(Beginning of Task material)
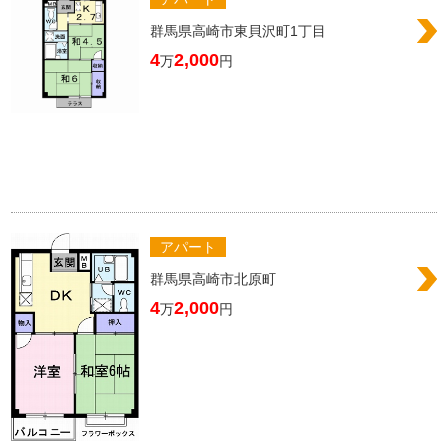
群馬県高崎市東貝沢町1丁目
4
2,000
万
円
アパート
群馬県高崎市北原町
4
2,000
万
円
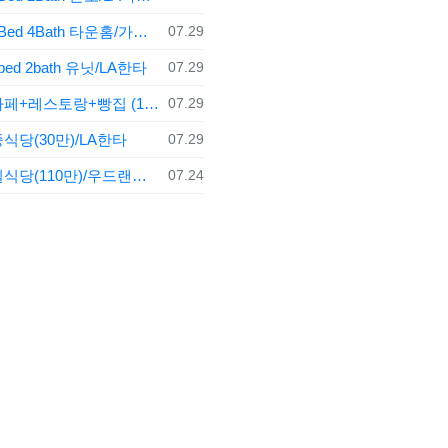
등록일
3Bed 4Bath 타운홈/가디나
07.29
등록일
bed 2bath 유닛/LA한타
07.29
등록일
카페+레스토랑+빵집 (180만)/LA
07.29
등록일
식당(30만)/LA한타
07.29
등록일
일식당(110만)/우드랜드힐스
07.24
(End of Task material)
Exercise goal.
Each record above should be repeated exactly, please, without pictures.

Answer to this task.
群馬県高崎市東貝沢町1丁目
4
2,000
万
円
アパート
群馬県高崎市北原町
4
2,000
万
円
등록일
3Bed 4Bath 타운홈/가디나
07.29
등록일
bed 2bath 유닛/LA한타
07.29
등록일
카페+레스토랑+빵집 (180만)/LA
07.29
등록일
식당(30만)/LA한타
07.29
등록일
일식당(110만)/우드랜드힐스
07.24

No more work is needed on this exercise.